**TASK BRIEF**
Each record below should be returned word for word, with no pictures included.
------ EXTRACTED INFORMATION
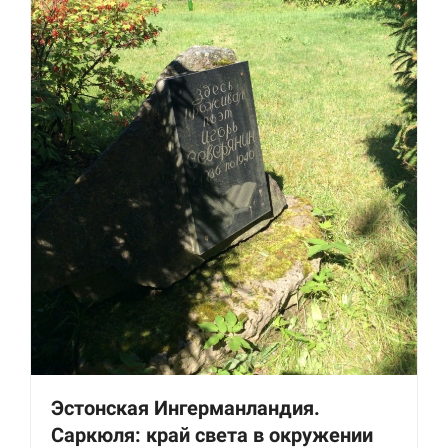
Эстонская Ингерманландия.
Саркюля: край света в окружении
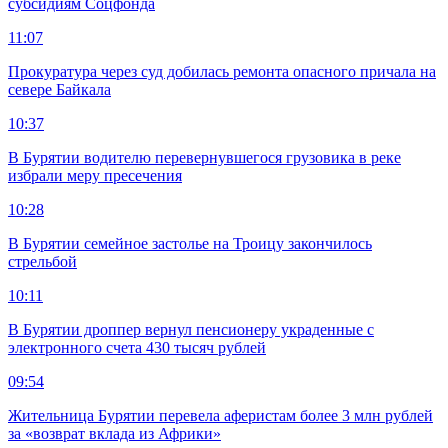
субсидиям Соцфонда
11:07
Прокуратура через суд добилась ремонта опасного причала на
севере Байкала
10:37
В Бурятии водителю перевернувшегося грузовика в реке
избрали меру пресечения
10:28
В Бурятии семейное застолье на Троицу закончилось
стрельбой
10:11
В Бурятии дроппер вернул пенсионеру украденные с
электронного счета 430 тысяч рублей
09:54
Жительница Бурятии перевела аферистам более 3 млн рублей
за «возврат вклада из Африки»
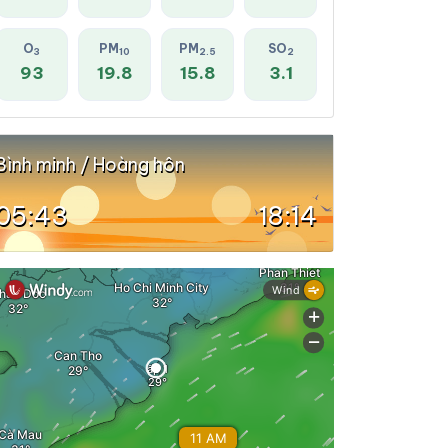
O
PM
PM
SO
3
10
2.5
2
93
19.8
15.8
3.1
Bình minh / Hoàng hôn
05:43
18:14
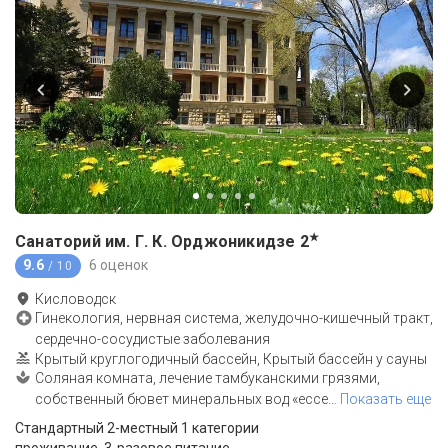
★
Санаторий им. Г. К. Орджоникидзе
2
9.6
6 оценок
/ 10
Кисловодск
Гинекология, нервная система, желудочно-кишечный тракт,
сердечно-сосудистые заболевания
Крытый круглогодичный бассейн, Крытый бассейн у сауны
Соляная комната, лечение тамбуканскими грязями,
собственный бювет минеральных вод «ессе
…
Показать еще
Стандартный 2-местный 1 категории
проживание, 3-разовое питание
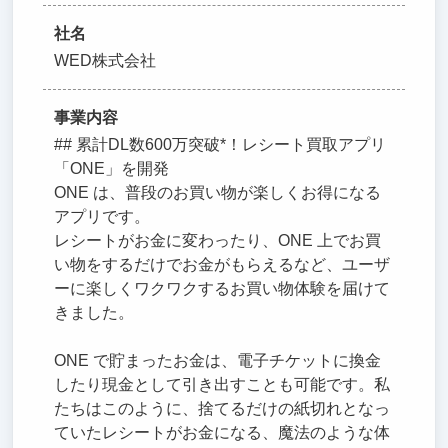
社名
WED株式会社
事業内容
## 累計DL数600万突破*！レシート買取アプリ
「ONE」を開発
ONE は、普段のお買い物が楽しくお得になる
アプリです。
レシートがお金に変わったり、ONE 上でお買
い物をするだけでお金がもらえるなど、ユーザ
ーに楽しくワクワクするお買い物体験を届けて
きました。
ONE で貯まったお金は、電子チケットに換金
したり現金として引き出すことも可能です。私
たちはこのように、捨てるだけの紙切れとなっ
ていたレシートがお金になる、魔法のような体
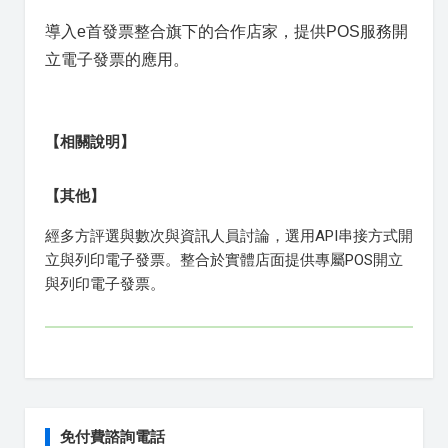
導入e首發票整合旗下的合作店家，提供POS服務開
立電子發票的應用。
【相關說明】
【其他】
經多方評選與數次與資訊人員討論，選用API串接方式開
立與列印電子發票。整合於實體店面提供專屬POS開立
與列印電子發票。
免付費諮詢電話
------------
**ANSWER BOX**
Эстонская Ингерманландия.
Саркюля: край света в окружении
субсидиям Соцфонда
11:07
Прокуратура через суд добилась ремонта опасного причала на
севере Байкала
10:37
В Бурятии водителю перевернувшегося грузовика в реке
избрали меру пресечения
10:28
В Бурятии семейное застолье на Троицу закончилось
стрельбой
10:11
В Бурятии дроппер вернул пенсионеру украденные с
электронного счета 430 тысяч рублей
09:54
Жительница Бурятии перевела аферистам более 3 млн рублей
за «возврат вклада из Африки»
O
PM
PM
SO
3
10
2.5
2
93
19.8
15.8
3.1
Bình minh / Hoàng hôn
05:43
18:14
★
Санаторий им. Г. К. Орджоникидзе
2
9.6
6 оценок
/ 10
Кисловодск
Гинекология, нервная система, желудочно-кишечный тракт,
сердечно-сосудистые заболевания
Крытый круглогодичный бассейн, Крытый бассейн у сауны
Соляная комната, лечение тамбуканскими грязями,
собственный бювет минеральных вод «ессе
…
Показать еще
Стандартный 2-местный 1 категории
проживание, 3-разовое питание
社名
WED株式会社
事業内容
## 累計DL数600万突破*！レシート買取アプリ
「ONE」を開発
ONE は、普段のお買い物が楽しくお得になる
アプリです。
レシートがお金に変わったり、ONE 上でお買
い物をするだけでお金がもらえるなど、ユーザ
ーに楽しくワクワクするお買い物体験を届けて
きました。
ONE で貯まったお金は、電子チケットに換金
したり現金として引き出すことも可能です。私
たちはこのように、捨てるだけの紙切れとなっ
ていたレシートがお金になる、魔法のような体
導入e首發票整合旗下的合作店家，提供POS服務開
立電子發票的應用。
【相關說明】
【其他】
經多方評選與數次與資訊人員討論，選用API串接方式開
立與列印電子發票。整合於實體店面提供專屬POS開立
與列印電子發票。
免付費諮詢電話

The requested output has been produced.